Join the Center for Urban Research and Education (CURE) on Wednesday, November 1, from 4 p.m. – 5:30 p.m., for the seminar “University City: History, Race, and Community in the Era of the Innovation District,” featuring Dr. Laura Wolf-Powers. This free event will take place at the Honors College, located at 319 Cooper Street. 

Abstract

In University City, Laura Wolf-Powers chronicles five decades of planning in and around the communities of West Philadelphia’s University City to illuminate how the dynamics of innovation district development in the present both depart from and connect to the politics of mid-twentieth-century urban renewal. Drawing on archival and ethnographic research, Wolf-Powers concludes that even as university and government leaders vow to develop without displacement, what existing residents value is imperiled when innovation-driven redevelopment remains accountable to the property market.

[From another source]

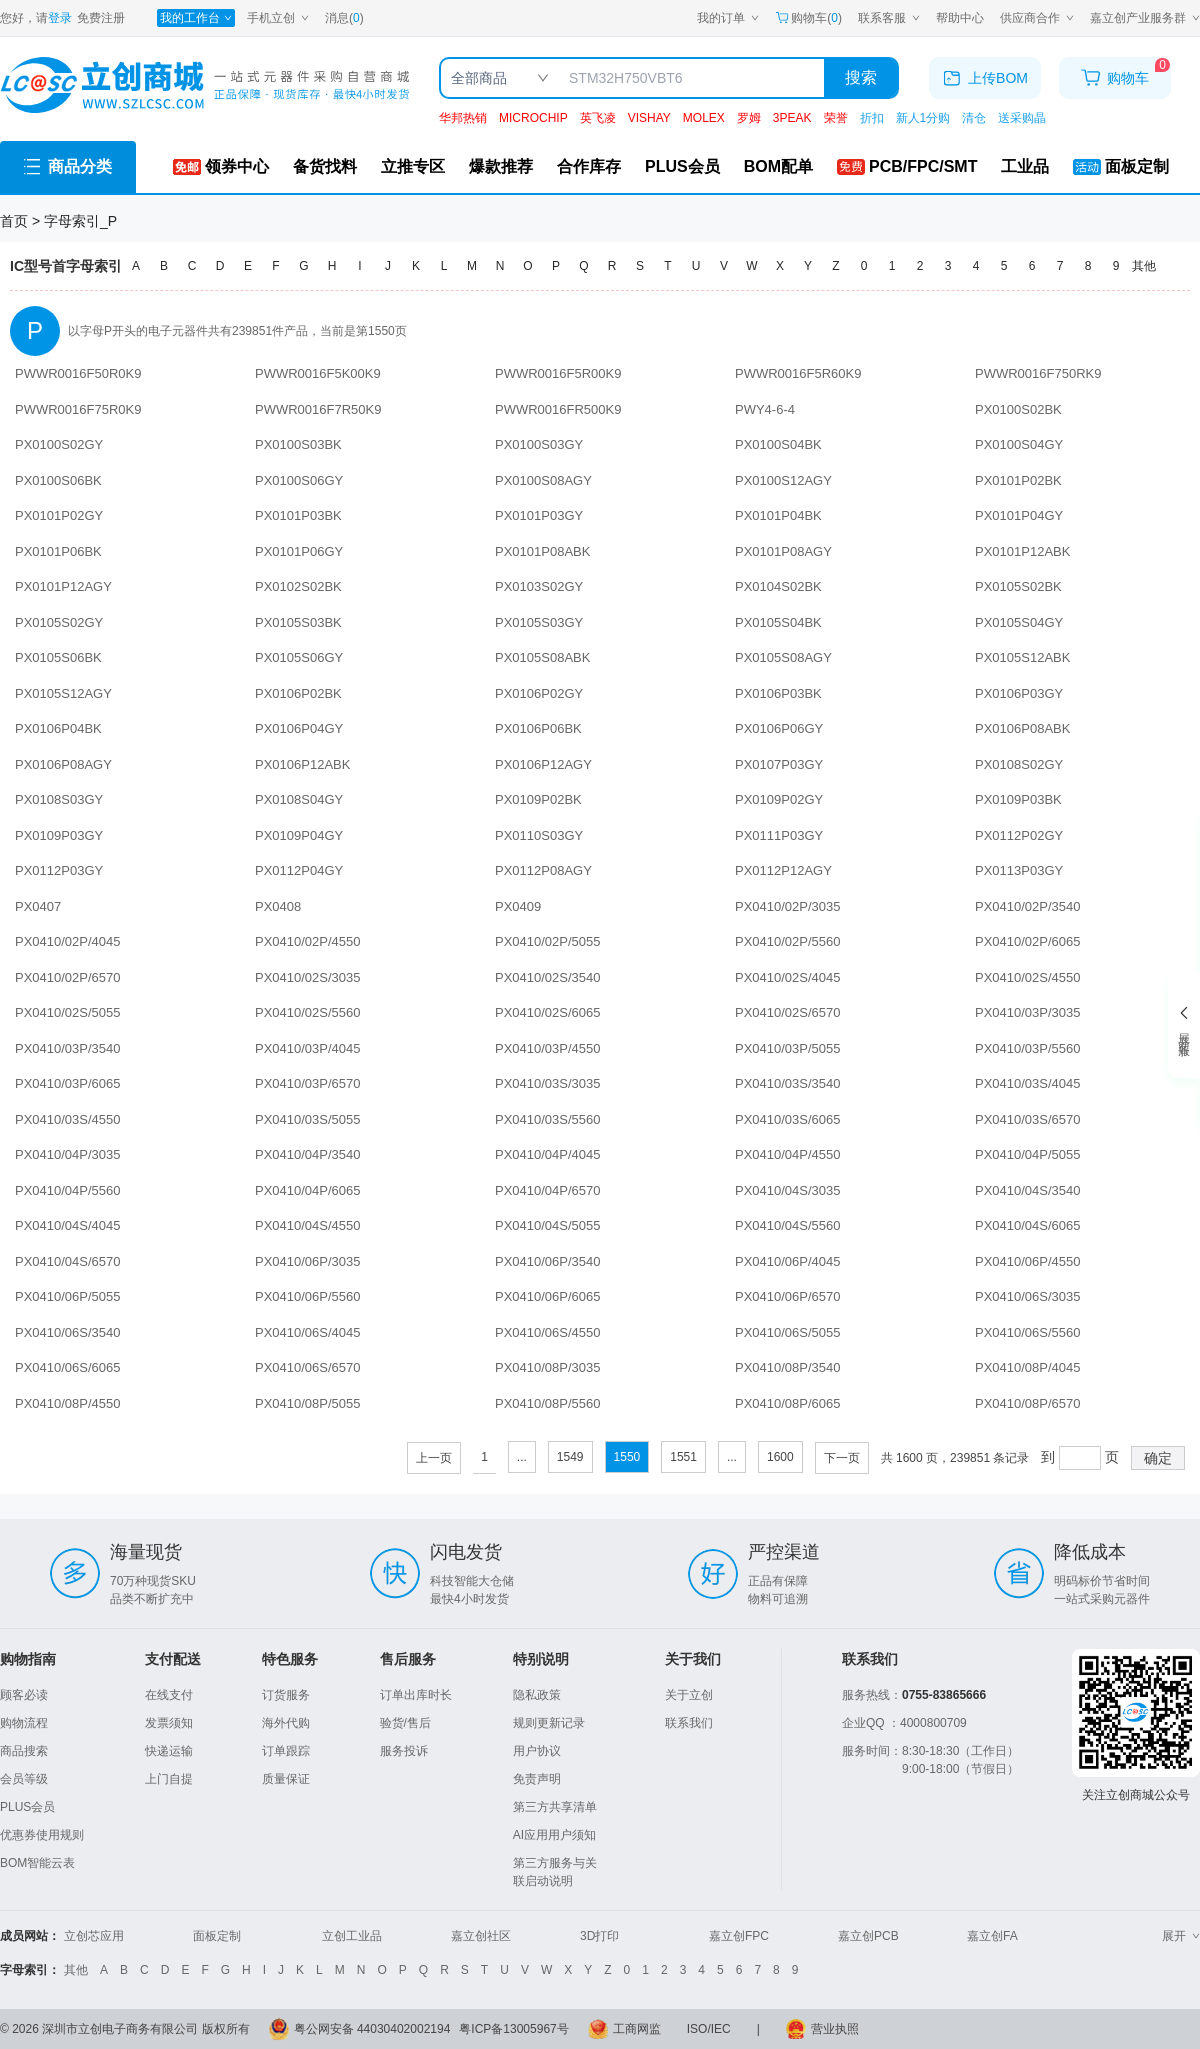 The width and height of the screenshot is (1200, 2049). I want to click on 发票须知, so click(169, 1723).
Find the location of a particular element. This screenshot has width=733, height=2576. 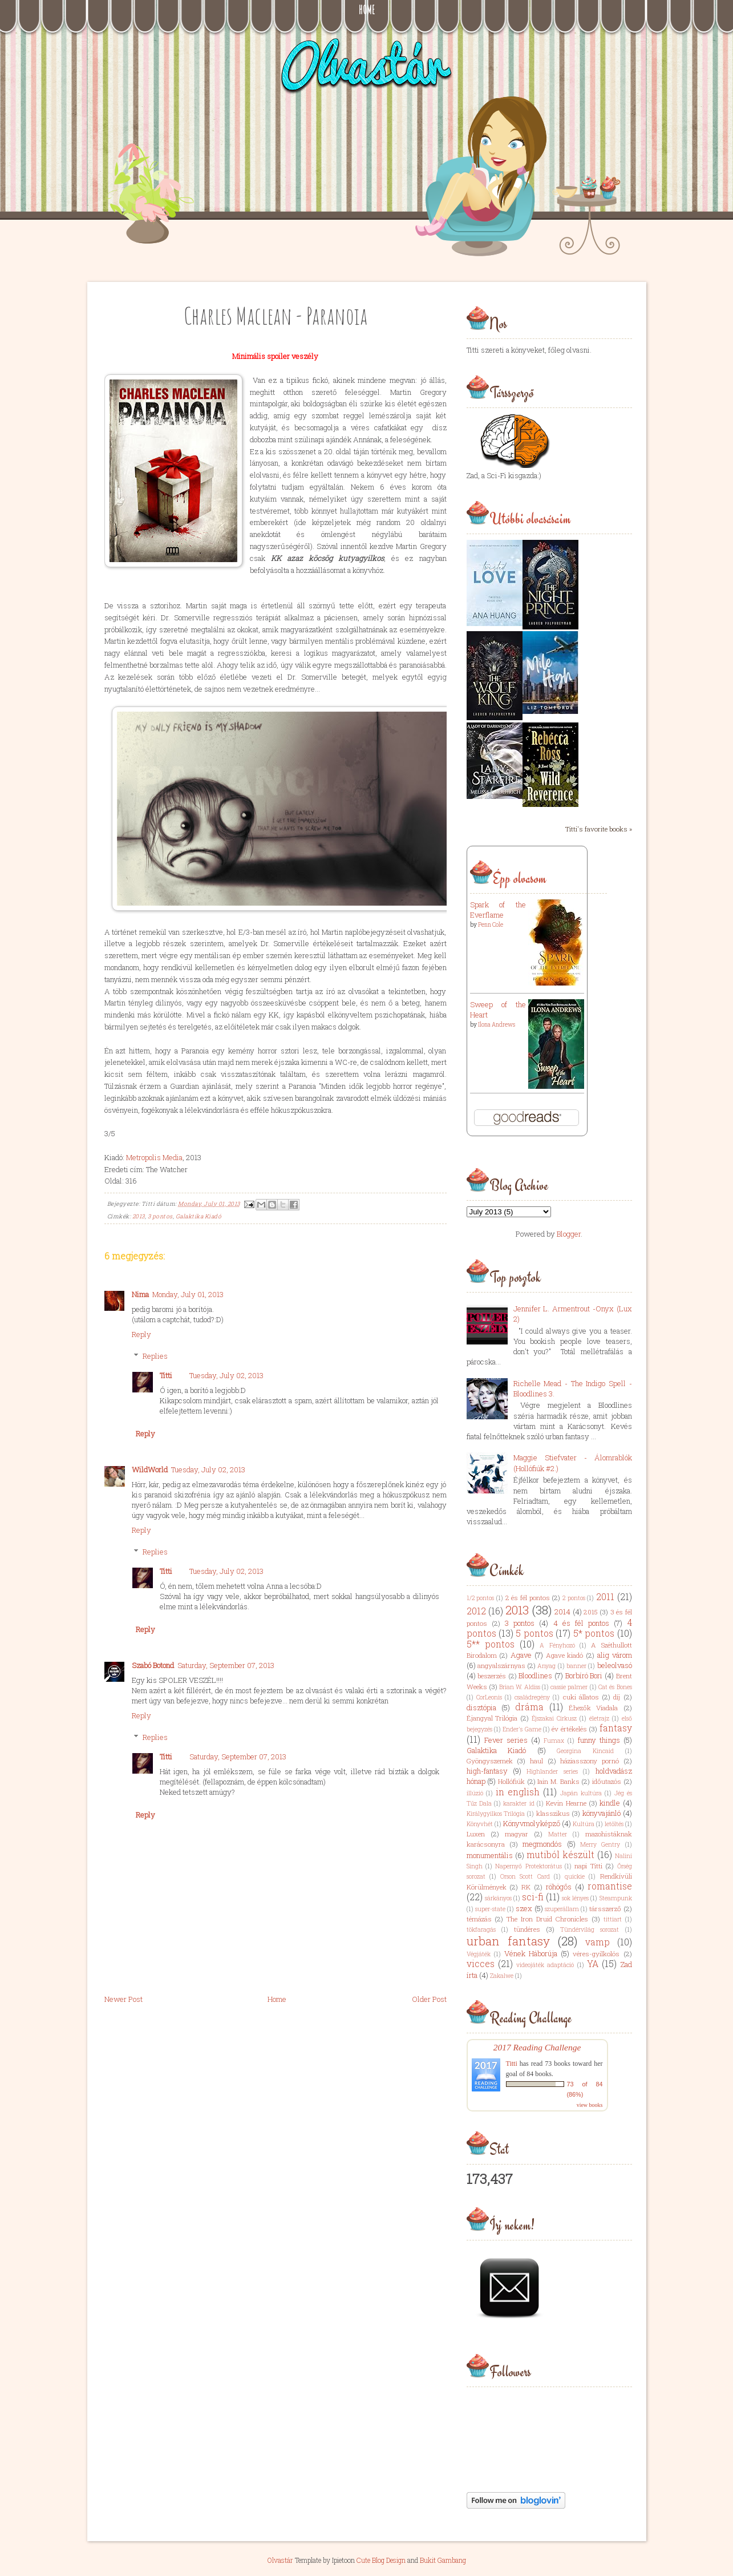 Éjszakai Cirkusz is located at coordinates (554, 1718).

Placing Philadelphia’s innovation districts in the context of similar development taking place around the United States, University City advocates a reorientation of redevelopment practice around the recognition that despite their negligible worth in real estate terms, the time, care, and energy people invest in their local environments―and in one another―are precious urban resources.

About Dr. Laura Wolf-Powers

Laura Wolf-Powers studies neighborhood revitalization and urban and regional economic development policy and planning.  Her work explores the challenges of planning for community development under conditions of structural social inequality. It offers insights into the ways in which city politics are mediated through policies governing the built environment and the urban economy, and considers how planners and civil society organizations influence those policies.